The 1860 U.S. Census pegged the young city’s German population at 17 percent, although the number during earlier decades was estimated to be twice that. German Houstonians settled Cypress, Tomball, Spring Branch and Settegast. They established tight-knit neighborhoods in Germantown (now Woodland Heights) and Schrimp’s Field (now Second Ward). They founded German-language newspapers (Galveston had the state’s first, the Zeitung, in 1847) and performed in German singing societies (Houston Saengerbund is the city’s oldest choral group, founded in 1883).

Today, little remains of the Bayou City’s German heritage, although remnants can be found in street names like Conrad Sauer, Bingle and Beinhorn (all in Spring Branch) and meals like chicken-fried steak (adapted from the Teutonic schnitzel). But because of prevailing anti-German sentiment in an increasingly non-German city during World Wars I and II, our German roots were largely forgotten.

Which may explain why, until six years ago, Houston—which once boasted a main thoroughfare named German Street, now Canal Street—didn’t even have its own Oktoberfest. Still, says Omid Rafiei, “The demand was there.” Rafiei and his wife Andrea, who also run the Houston Sports & Social Club, helped organize the city’s inaugural Oktoberfest in 2011. “We wanted to try and bring German culture to Houston proper,” says Omid.

The six-year-old festival is “not as traditional as you might see in a small town like Fredericksburg,” he adds, though it does offer plenty of seasonal beers—both German and Texan. “That’s one of the nice things about having our festival at the beginning of the season,” says Andrea, “because later on in October the beer can run out really quickly.”

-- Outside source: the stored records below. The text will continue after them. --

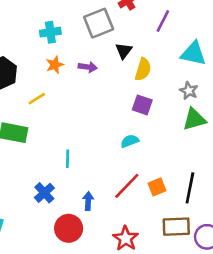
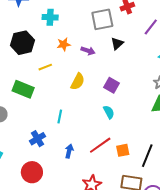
cyan cross: (50, 32) -> (50, 17), moved
yellow semicircle: (143, 69) -> (78, 82), moved
purple square: (142, 105) -> (111, 85), moved
cyan semicircle: (130, 141) -> (109, 112), turned 72
red circle: (69, 228) -> (32, 172), moved

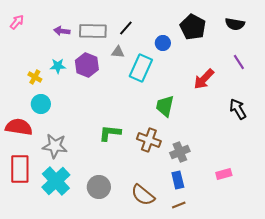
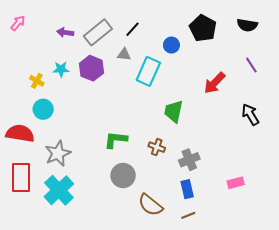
gray rectangle: (93, 31) -> (98, 32), turned -40
brown cross: (149, 140) -> (157, 147), size x0.7
gray star: (55, 146) -> (58, 153), turned -30
gray circle: (99, 187) -> (123, 175), moved

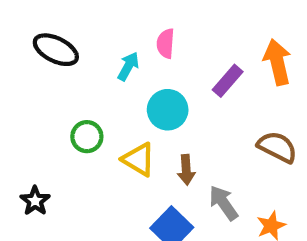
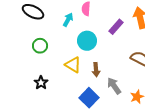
green circle: (87, 137) -> (40, 46), moved
black star: (35, 201) -> (41, 83), moved

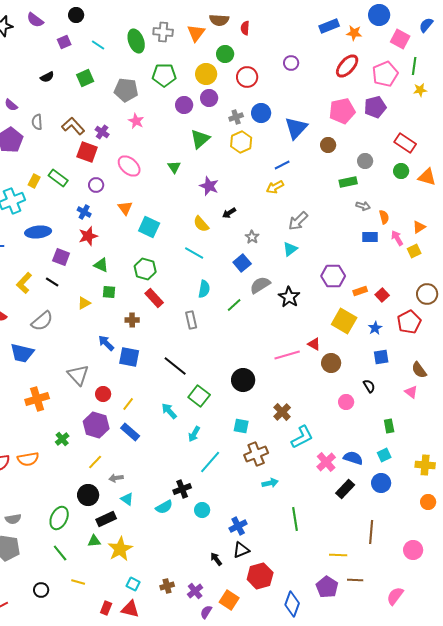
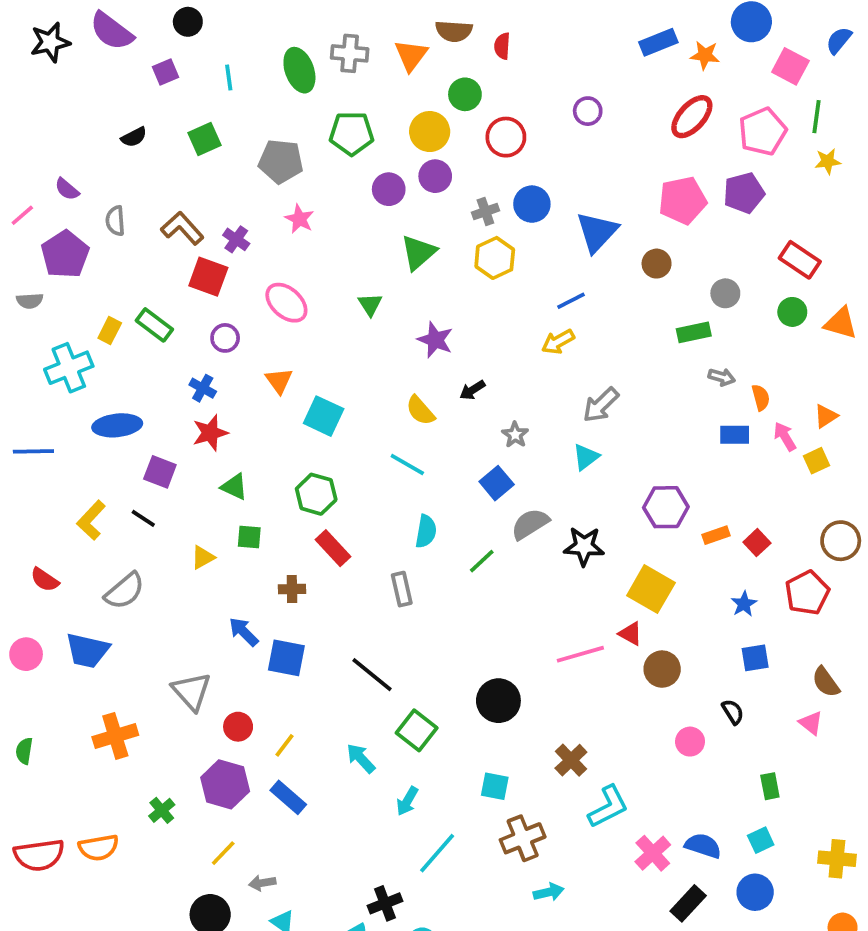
purple semicircle: (35, 20) -> (112, 31), size x1.4
cyan line: (98, 45) -> (229, 78), turned 48
black star: (289, 297) -> (584, 546), turned -30
yellow square: (344, 321) -> (651, 589), moved

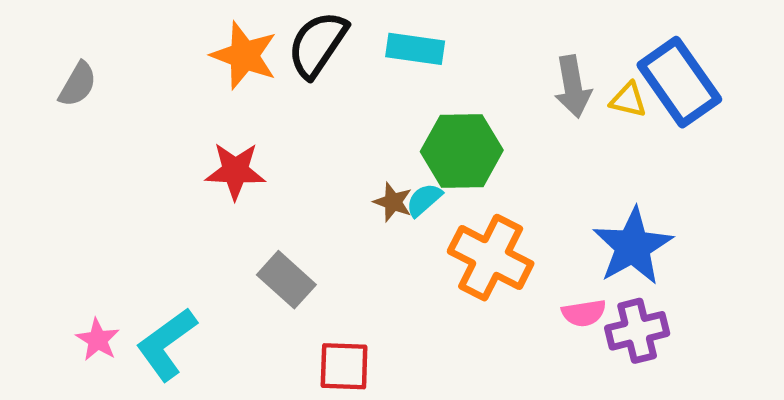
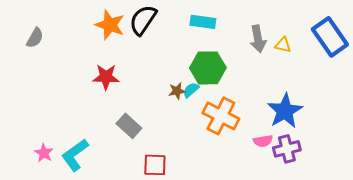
cyan rectangle: (415, 49) -> (203, 22), moved
blue rectangle: (679, 82) -> (330, 37), moved
brown star: (393, 202) -> (177, 91), turned -30

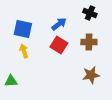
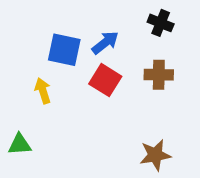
blue square: (23, 29) -> (64, 50), moved
brown star: (91, 75) -> (155, 155), moved

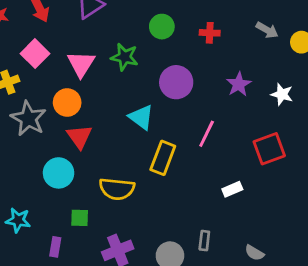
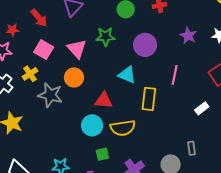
red triangle: (79, 137) -> (104, 100), moved, turned -36
cyan circle: (59, 173) -> (92, 125), moved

Traditionally kicking off in September, the original Oktoberfest in Münich was, and is, supplied by the Märzen style of beers—lagers brewed in March, left to ferment during the summer, and enjoyed when fall arrives. Houston’s event is no different.

“We’re going to have a wide variety of German beers, the Paulaners and the Warsteiners and the Hofbraus,” says Omid, in addition to seasonal autumn beers from Houston’s leading craft breweries. Last year, the festival was the first place in town to pour Saint Arnold’s immensely popular Pumpkinator beer, a feat the Rafieis hope to pull off again this year.

The event will also feature German food from the likes of King’s Biergarten and Deutscher Fleischwagen, live polka music, brat-tossing contests, barrel-rolling races, stein-hoisting competitions, and more lederhosen than you can shake a dirndl at—roughly half of the 2,500 attendees dress in their German finest each year.

And for the second time, Oktoberfest Houston will be held at the Water Works in Buffalo Bayou Park, whose large, grassy lawn, boasting a postcard-perfect view of downtown, makes for an ideal setting. “It’s never going to feel like walking into Münich,” says Omid, “because we’re in Houston, obviously”—a Houston that’s finally getting back in touch with its German roots.

Oktoberfest Houston, Sep. 30 from 11 a.m.–6 p.m. The Water Works at Buffalo Bayou Park, 105 Sabine St., $25–$100 (children under 15 free).